Data shown Start Marker

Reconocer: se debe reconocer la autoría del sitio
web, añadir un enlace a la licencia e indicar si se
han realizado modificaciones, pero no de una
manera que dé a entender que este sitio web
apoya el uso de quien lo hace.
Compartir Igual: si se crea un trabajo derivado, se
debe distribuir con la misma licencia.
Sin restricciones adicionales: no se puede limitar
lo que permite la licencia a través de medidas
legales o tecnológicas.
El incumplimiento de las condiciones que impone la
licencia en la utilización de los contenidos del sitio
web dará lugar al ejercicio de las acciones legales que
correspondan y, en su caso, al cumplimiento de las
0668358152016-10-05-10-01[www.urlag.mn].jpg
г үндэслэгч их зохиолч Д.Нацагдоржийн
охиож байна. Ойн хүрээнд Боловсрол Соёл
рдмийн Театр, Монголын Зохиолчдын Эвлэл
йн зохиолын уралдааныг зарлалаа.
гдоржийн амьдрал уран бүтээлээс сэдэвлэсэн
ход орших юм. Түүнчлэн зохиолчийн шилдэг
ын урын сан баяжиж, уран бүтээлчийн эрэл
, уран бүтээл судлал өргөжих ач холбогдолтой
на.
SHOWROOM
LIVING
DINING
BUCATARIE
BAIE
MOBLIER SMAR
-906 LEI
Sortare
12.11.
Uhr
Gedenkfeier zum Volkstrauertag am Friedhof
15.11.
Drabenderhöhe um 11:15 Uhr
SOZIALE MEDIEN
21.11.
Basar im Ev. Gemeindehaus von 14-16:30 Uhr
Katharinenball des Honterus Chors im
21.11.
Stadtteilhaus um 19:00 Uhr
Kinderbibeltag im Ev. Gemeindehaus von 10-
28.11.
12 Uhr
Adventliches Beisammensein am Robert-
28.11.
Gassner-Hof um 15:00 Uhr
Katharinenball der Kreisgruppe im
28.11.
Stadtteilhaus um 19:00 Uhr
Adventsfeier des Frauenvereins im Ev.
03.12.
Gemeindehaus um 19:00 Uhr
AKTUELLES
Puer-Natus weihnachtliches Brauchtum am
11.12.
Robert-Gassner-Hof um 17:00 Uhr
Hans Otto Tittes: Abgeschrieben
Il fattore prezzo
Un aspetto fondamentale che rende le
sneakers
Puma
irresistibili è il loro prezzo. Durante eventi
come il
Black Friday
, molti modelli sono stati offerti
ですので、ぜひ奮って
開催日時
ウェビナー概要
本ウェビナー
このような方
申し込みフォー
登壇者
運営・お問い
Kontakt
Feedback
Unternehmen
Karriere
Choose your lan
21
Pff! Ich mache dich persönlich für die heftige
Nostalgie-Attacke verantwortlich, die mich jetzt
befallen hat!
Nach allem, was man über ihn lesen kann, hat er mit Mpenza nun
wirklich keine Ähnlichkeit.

Data shown End Marker
Data shown Start Marker

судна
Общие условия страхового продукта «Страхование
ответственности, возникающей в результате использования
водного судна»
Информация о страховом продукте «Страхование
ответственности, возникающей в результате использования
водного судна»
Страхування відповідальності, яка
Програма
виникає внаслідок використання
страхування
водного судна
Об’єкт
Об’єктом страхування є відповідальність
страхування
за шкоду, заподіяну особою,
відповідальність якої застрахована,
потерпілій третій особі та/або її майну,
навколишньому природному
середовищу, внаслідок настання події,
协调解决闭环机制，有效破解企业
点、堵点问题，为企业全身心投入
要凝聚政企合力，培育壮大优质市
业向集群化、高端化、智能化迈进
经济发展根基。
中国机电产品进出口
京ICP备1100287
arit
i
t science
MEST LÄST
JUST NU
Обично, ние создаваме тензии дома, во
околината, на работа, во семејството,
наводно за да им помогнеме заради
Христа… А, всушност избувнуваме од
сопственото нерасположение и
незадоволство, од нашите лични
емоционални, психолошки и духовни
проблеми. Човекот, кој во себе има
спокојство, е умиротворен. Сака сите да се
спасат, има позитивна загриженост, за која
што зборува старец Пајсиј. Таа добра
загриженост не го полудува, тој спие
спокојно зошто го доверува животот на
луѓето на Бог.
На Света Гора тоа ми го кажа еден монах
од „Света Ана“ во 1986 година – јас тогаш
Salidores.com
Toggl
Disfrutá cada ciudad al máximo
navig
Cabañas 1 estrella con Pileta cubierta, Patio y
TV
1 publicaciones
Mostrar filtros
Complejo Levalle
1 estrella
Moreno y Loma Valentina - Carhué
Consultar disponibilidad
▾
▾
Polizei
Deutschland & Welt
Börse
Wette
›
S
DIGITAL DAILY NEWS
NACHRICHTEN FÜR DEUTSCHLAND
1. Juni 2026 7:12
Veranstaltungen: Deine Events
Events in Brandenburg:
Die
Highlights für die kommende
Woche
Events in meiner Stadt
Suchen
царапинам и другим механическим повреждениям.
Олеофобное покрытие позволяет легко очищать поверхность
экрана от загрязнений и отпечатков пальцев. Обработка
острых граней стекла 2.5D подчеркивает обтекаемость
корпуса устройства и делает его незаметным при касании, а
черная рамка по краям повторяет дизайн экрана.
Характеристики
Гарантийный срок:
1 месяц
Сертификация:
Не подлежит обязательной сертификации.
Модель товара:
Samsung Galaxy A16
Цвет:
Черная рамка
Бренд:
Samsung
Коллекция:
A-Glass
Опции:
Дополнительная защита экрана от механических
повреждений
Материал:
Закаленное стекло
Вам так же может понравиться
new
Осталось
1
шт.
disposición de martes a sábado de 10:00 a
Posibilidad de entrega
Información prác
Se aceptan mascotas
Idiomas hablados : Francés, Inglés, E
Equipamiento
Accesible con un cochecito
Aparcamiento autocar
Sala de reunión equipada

Data shown End Marker

• Exercise instructions:
Read the material above and copy out each line holding "уран".

• The completed task:
гдоржийн амьдрал уран бүтээлээс сэдэвлэсэн
ын урын сан баяжиж, уран бүтээлчийн эрэл
, уран бүтээл судлал өргөжих ач холбогдолтой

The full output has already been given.